Data shown –

+++++

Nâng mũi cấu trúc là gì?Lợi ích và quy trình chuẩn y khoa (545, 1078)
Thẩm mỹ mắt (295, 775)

+++++

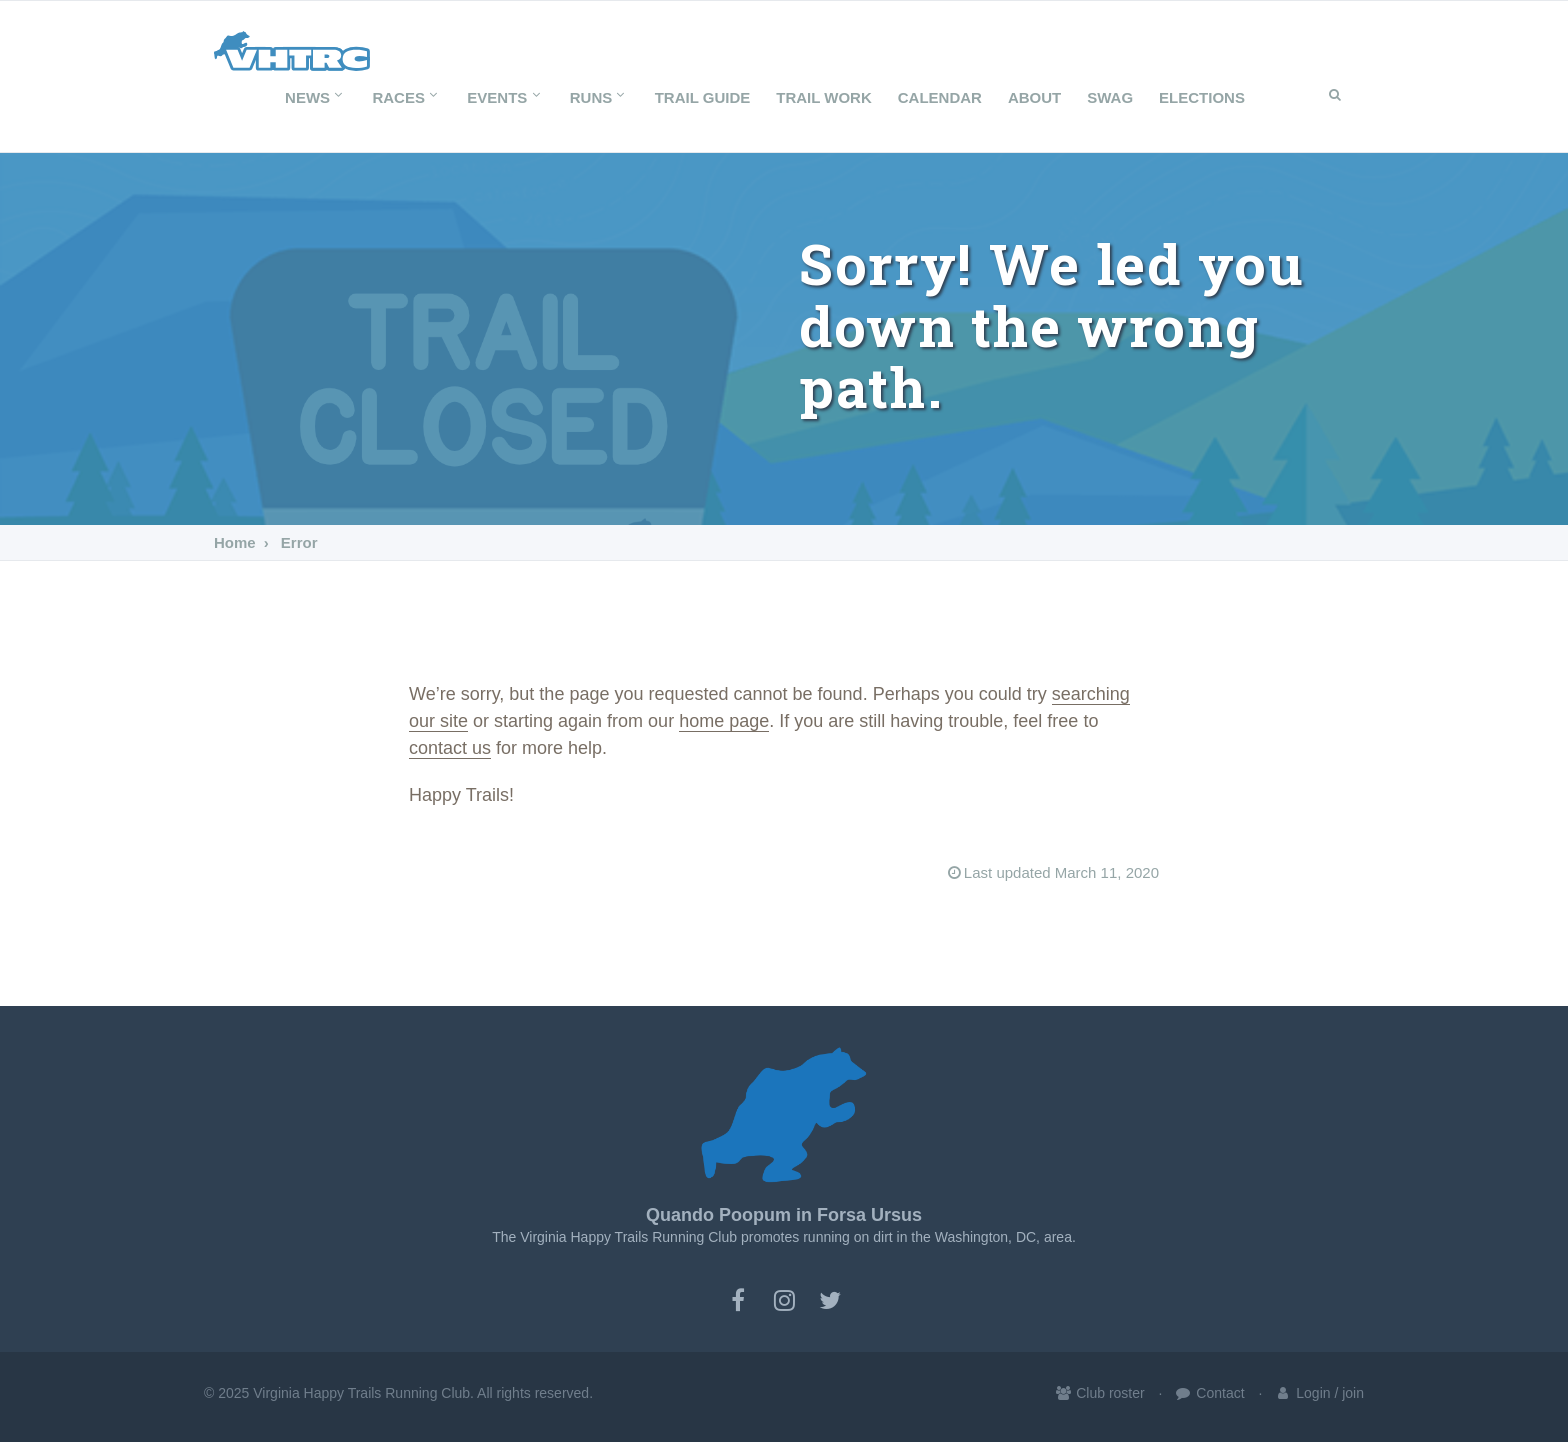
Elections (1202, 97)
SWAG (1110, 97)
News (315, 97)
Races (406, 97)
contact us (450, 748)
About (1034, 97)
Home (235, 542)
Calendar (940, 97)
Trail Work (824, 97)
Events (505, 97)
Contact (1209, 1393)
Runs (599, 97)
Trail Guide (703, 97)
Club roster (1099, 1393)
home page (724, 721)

+++++

Problem to solve – In the data above, retype exactly and only the lines between the one holding "contact us (450, 748)" and the one holding "home page (724, 721)", inclusive.

Answer below –
contact us (450, 748)
About (1034, 97)
Home (235, 542)
Calendar (940, 97)
Trail Work (824, 97)
Events (505, 97)
Contact (1209, 1393)
Runs (599, 97)
Trail Guide (703, 97)
Club roster (1099, 1393)
home page (724, 721)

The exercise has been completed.